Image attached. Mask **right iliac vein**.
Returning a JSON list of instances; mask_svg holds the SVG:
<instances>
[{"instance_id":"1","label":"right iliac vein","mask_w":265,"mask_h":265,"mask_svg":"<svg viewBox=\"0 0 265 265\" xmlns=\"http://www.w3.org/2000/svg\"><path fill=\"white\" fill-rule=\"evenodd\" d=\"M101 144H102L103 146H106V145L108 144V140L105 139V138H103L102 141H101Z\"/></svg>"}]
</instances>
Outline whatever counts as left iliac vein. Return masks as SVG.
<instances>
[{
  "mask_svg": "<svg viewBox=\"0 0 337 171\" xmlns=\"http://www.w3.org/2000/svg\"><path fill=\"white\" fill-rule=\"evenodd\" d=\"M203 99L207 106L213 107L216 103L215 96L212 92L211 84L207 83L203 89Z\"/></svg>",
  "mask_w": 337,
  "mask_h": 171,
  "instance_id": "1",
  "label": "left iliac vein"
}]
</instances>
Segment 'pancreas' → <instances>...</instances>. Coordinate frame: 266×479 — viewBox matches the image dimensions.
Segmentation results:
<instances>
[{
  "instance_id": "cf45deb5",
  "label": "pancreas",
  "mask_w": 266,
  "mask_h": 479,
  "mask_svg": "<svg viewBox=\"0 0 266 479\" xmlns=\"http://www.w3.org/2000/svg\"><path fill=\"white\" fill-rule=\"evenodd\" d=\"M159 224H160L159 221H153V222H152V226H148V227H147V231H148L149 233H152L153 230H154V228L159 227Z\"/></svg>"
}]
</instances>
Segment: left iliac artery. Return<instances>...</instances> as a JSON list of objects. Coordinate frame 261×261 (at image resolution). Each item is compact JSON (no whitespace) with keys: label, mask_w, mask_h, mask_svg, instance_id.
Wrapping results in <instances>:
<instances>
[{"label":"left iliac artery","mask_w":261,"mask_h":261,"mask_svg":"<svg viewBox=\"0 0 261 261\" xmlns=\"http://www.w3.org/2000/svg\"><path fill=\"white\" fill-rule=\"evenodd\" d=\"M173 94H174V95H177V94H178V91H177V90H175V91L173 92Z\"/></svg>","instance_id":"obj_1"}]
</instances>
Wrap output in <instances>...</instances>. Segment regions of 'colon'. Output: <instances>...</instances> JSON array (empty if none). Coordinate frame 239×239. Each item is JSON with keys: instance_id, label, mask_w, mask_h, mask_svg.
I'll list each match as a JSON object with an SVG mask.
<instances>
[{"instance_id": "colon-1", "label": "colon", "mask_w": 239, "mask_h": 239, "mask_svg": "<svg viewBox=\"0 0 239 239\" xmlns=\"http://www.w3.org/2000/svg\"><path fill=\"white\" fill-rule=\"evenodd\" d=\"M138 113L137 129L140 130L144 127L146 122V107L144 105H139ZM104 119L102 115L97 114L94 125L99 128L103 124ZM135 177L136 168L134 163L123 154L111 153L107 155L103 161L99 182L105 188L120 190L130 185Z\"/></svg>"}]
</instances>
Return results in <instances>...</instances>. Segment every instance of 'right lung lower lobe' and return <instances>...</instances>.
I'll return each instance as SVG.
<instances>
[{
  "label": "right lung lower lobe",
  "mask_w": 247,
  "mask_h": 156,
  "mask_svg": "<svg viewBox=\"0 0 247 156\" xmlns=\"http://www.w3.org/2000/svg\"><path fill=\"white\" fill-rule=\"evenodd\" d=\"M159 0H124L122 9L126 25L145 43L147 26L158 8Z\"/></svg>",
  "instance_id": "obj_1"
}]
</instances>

**What you are asked to do**
Print the material once more, exactly.

**Task response**
Image attached. Mask **right iliac vein**.
Returning a JSON list of instances; mask_svg holds the SVG:
<instances>
[{"instance_id":"1","label":"right iliac vein","mask_w":265,"mask_h":265,"mask_svg":"<svg viewBox=\"0 0 265 265\" xmlns=\"http://www.w3.org/2000/svg\"><path fill=\"white\" fill-rule=\"evenodd\" d=\"M101 144H102L103 146H106V145L108 144V140L105 139V138H103L102 141H101Z\"/></svg>"}]
</instances>
Outline whatever counts as left iliac vein. Return masks as SVG.
<instances>
[{
  "mask_svg": "<svg viewBox=\"0 0 337 171\" xmlns=\"http://www.w3.org/2000/svg\"><path fill=\"white\" fill-rule=\"evenodd\" d=\"M203 99L207 106L213 107L216 103L215 96L212 92L211 84L207 83L203 89Z\"/></svg>",
  "mask_w": 337,
  "mask_h": 171,
  "instance_id": "1",
  "label": "left iliac vein"
}]
</instances>
Segment 'pancreas' → <instances>...</instances>. Coordinate frame: 266×479 — viewBox matches the image dimensions.
Segmentation results:
<instances>
[{
  "instance_id": "cf45deb5",
  "label": "pancreas",
  "mask_w": 266,
  "mask_h": 479,
  "mask_svg": "<svg viewBox=\"0 0 266 479\" xmlns=\"http://www.w3.org/2000/svg\"><path fill=\"white\" fill-rule=\"evenodd\" d=\"M159 224H160L159 221H153V222H152V226H148V227H147V231H148L149 233H152L153 230H154V228L159 227Z\"/></svg>"
}]
</instances>
Segment: left iliac artery. Return<instances>...</instances> as a JSON list of objects. Coordinate frame 261×261 (at image resolution). Each item is compact JSON (no whitespace) with keys: label, mask_w, mask_h, mask_svg, instance_id.
Wrapping results in <instances>:
<instances>
[{"label":"left iliac artery","mask_w":261,"mask_h":261,"mask_svg":"<svg viewBox=\"0 0 261 261\" xmlns=\"http://www.w3.org/2000/svg\"><path fill=\"white\" fill-rule=\"evenodd\" d=\"M173 94H174V95H177V94H178V91H177V90H175V91L173 92Z\"/></svg>","instance_id":"obj_1"}]
</instances>
Wrap output in <instances>...</instances>. Segment regions of 'colon'. Output: <instances>...</instances> JSON array (empty if none). Coordinate frame 239×239. Each item is JSON with keys: instance_id, label, mask_w, mask_h, mask_svg.
I'll list each match as a JSON object with an SVG mask.
<instances>
[{"instance_id": "colon-1", "label": "colon", "mask_w": 239, "mask_h": 239, "mask_svg": "<svg viewBox=\"0 0 239 239\" xmlns=\"http://www.w3.org/2000/svg\"><path fill=\"white\" fill-rule=\"evenodd\" d=\"M138 113L137 129L140 130L144 127L146 122V107L144 105H139ZM104 119L102 115L97 114L94 125L99 128L103 124ZM135 177L136 168L134 163L123 154L111 153L107 155L103 161L99 182L105 188L120 190L130 185Z\"/></svg>"}]
</instances>
Return results in <instances>...</instances>. Segment every instance of 'right lung lower lobe' and return <instances>...</instances>.
I'll return each instance as SVG.
<instances>
[{
  "label": "right lung lower lobe",
  "mask_w": 247,
  "mask_h": 156,
  "mask_svg": "<svg viewBox=\"0 0 247 156\" xmlns=\"http://www.w3.org/2000/svg\"><path fill=\"white\" fill-rule=\"evenodd\" d=\"M159 0H124L122 9L126 25L145 43L147 26L158 8Z\"/></svg>",
  "instance_id": "obj_1"
}]
</instances>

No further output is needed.